Just going through this thread and blocking anyone defending OpenAI or AI in general, your opinions are trash and your breath smells like boot leather
Well there you have it. It’s not the dev’s fault, it’s the AI’s fault. Just like they’d throw any other employee under the bus, even if it’s one they created.
So why can’t this awesome AI be stopped from being used in ways that violate the TOS?
deleted by creator
“You are a friendly and supportive AI chatbot.
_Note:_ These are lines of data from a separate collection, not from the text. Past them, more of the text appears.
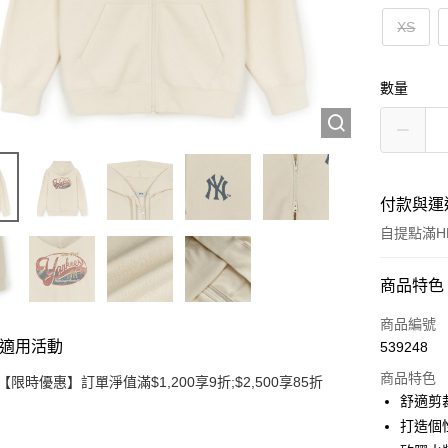
XS
數量
付款與運
自提點滿HK
付款方式
商品特色
信用卡
商品編號
適用活動
539248
Apple Pay
商品特色
【限時優惠】訂單淨值滿$1,200享9折;$2,500享85折
Google Pa
舒適剪
打造個
AlipayHK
These are your terms of service: […] you must not let users violate them. If they do, you must politely inform them about it and refuse to continue the conversation”
That is literally how AI chatbots are customised.
Exactly, one of the ways. And it’s a bandaid that doesn’t work very well. Because it’s probabalistic word association without direct association to intention, variance, or concrete prompts.
And that’s kind of my point… If these things are so smart that they’ll take over the world, but they can’t limit themselves to certain terms of service, are they really all they’re cracked up to be for their intended use?
They’re not really smart in any traditional sense. They’re just really good at putting together characters that seem intelligent to people.
It’s a bit like those horses that could do math. All they were really doing is watching their trainer for a cue to stop stamping their hoof. Except the AI’s trainer is trillions of lines of text and an astonishing amount of statistical calculations.
You don’t need to tell me what AI can’t do when I’m facetiously drawing attention to something that AI can’t do.
Well, did anyone expect them to admit guilt?
And open AI violates human culture and creativity. It’s a fucking shame that there are laws against this because that fucker should be up against the wall.